1) Citizens Financial Group, the 13th biggest bank in the U.S., priced its IPO at $21.50, well below the price talk of $23–$25; at $3 billion, this was the second largest IPO of the year;
2) Smart & Final Stores (SFS), a high-end food retailer, priced 13.4 million shares at $12, at the low end of the $12 to $14 range;
3) Medley Management, an asset management firm, priced six million shares at $18, below the $20 to $22 price talk; and
4) CyberArk, an Israeli cyber-security company, was the sole winner. The firm priced 5.4 million shares at $16, well above the price talk of $13–$15.
What happened? What happened was the underwriters are trying to price the deals high, the buyers are pushing back, and the underwriters are being forced to reduce the prices.
Does this mean the IPO market is not working? No, it means that fundamentals do matter, and that prices are becoming more rational. A price reduction does not mean a deal will fail.
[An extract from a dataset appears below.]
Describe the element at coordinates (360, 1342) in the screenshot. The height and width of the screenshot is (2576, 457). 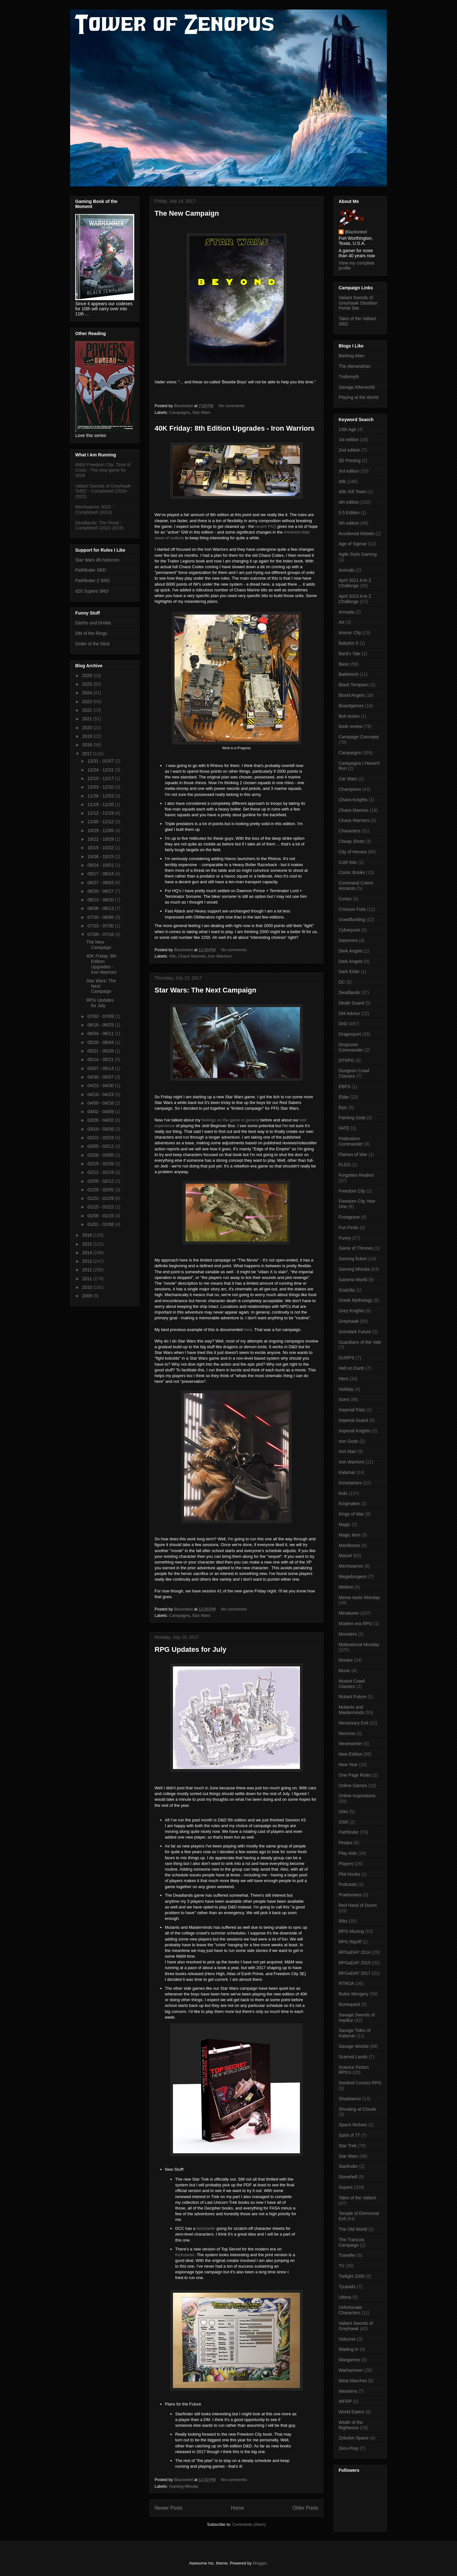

On the contrary, pricing Citizens at, say $21.50 instead of $23 will if anything ensure that a deal price will hold.
The bottom line: we are pressing hard on the IPO market. There are a lot of filings in the pipeline, and this will serve notice that underwriters need to price to the market. It is a bifurcated market, for the most part.
On a separate note, there are eight secondaries that priced in addition to the four IPOs.